Conozco muchos de esos ríos porque fui pescador de truchas y sabaletas durante muchos años y hoy veo, afligido, cómo casi todos se convirtieron en corrientes de aguas muertas que van a parar al Magdalena, un río que fue gloria de la patria y que hoy es el colector de los desechos que se producen en los pueblos y las ciudades de Colombia. Gran parte de nuestra riqueza piscícola, tan variada y abundante como nuestra riqueza ornitológica, se ha perdido. Los jóvenes de hoy no conocen la palabra “subienda” porque se refiere a un fenómeno natural que ha desaparecido: el ascenso, a principios del año, de infinidades de peces por el río Magdalena, desde la costa Atlántica hasta el sur del país. Durante los meses de enero y febrero una buena parte de la población colombiana se alimentaba de ese maná acuático obsequiado por la naturaleza. Pero nuestra indolencia es más poderosa que nuestra nostalgia y por eso hoy nadie, o casi nadie, se lamenta de haber perdido ese prodigio natural que era la subienda.

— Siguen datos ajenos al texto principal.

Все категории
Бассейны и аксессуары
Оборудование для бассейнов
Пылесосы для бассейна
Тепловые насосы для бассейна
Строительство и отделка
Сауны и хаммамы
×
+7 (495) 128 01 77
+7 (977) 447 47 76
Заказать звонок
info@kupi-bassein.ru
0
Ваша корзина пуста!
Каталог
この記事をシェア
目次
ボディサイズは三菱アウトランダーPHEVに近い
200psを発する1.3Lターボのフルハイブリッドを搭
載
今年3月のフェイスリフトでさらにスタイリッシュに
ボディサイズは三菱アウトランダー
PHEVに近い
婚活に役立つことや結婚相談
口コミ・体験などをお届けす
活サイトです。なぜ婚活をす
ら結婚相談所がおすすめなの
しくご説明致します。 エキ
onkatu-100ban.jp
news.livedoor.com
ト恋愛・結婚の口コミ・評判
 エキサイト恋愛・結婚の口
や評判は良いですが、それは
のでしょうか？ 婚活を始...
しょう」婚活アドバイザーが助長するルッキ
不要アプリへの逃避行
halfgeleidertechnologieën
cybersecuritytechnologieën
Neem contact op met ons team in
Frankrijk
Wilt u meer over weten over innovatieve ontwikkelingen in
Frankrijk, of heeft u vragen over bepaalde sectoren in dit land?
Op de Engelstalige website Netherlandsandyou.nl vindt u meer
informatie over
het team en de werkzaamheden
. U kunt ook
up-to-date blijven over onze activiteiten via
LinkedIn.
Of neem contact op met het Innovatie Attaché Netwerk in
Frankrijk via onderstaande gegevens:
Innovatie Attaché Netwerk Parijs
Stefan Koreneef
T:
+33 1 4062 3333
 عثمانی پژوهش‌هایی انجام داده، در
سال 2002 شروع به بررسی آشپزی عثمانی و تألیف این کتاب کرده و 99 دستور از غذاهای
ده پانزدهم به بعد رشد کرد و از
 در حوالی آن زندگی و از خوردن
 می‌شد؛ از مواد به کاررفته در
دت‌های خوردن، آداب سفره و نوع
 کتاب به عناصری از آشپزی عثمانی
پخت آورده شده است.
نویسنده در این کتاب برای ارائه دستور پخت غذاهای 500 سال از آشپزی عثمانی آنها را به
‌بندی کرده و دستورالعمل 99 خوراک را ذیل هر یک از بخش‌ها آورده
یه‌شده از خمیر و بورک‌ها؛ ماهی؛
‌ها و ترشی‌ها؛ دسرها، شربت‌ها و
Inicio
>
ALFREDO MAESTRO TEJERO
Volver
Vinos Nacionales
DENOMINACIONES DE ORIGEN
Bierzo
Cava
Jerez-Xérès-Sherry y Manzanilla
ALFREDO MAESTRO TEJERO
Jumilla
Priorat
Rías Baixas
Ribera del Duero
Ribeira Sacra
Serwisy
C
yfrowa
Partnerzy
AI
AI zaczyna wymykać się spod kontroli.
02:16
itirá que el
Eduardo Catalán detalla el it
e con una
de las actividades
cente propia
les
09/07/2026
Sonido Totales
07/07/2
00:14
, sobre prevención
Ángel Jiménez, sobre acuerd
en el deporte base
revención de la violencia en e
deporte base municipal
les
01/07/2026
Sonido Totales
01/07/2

Hasta hace relativamente poco los habitantes de este paraíso tropical creíamos que el agua era inagotable y por eso nos acostumbramos a un despilfarro inconsciente, incapaz de ver el futuro de escasez que se avecina. Solo en estos días de pleno sol, cuando el agua empieza a escasear y los incendios calcinan las montañas, echamos de menos la lluvia y eso que solemos llamar el “mal tiempo”.
Para salir de esta encrucijada no basta con que vuelva a llover en unas semanas o con sembrar más árboles, aunque eso es necesario. La falta de agua es un problema de largo plazo, de tiempos extendidos, que son los que rigen la naturaleza. Tenemos que adaptar la mente y las políticas públicas a esos ritmos lentos y eso implica al menos tres cosas: proteger los páramos, impedir que las alcantarillas y los desechos urbanos se mezclen con las aguas de los ríos, y fomentar una cultura ciudadana del ahorro de agua.
Los alcaldes de nuestras grandes ciudades también deberían estar hablando de eso, no solo de los valientes bomberos que están apagando los incendios.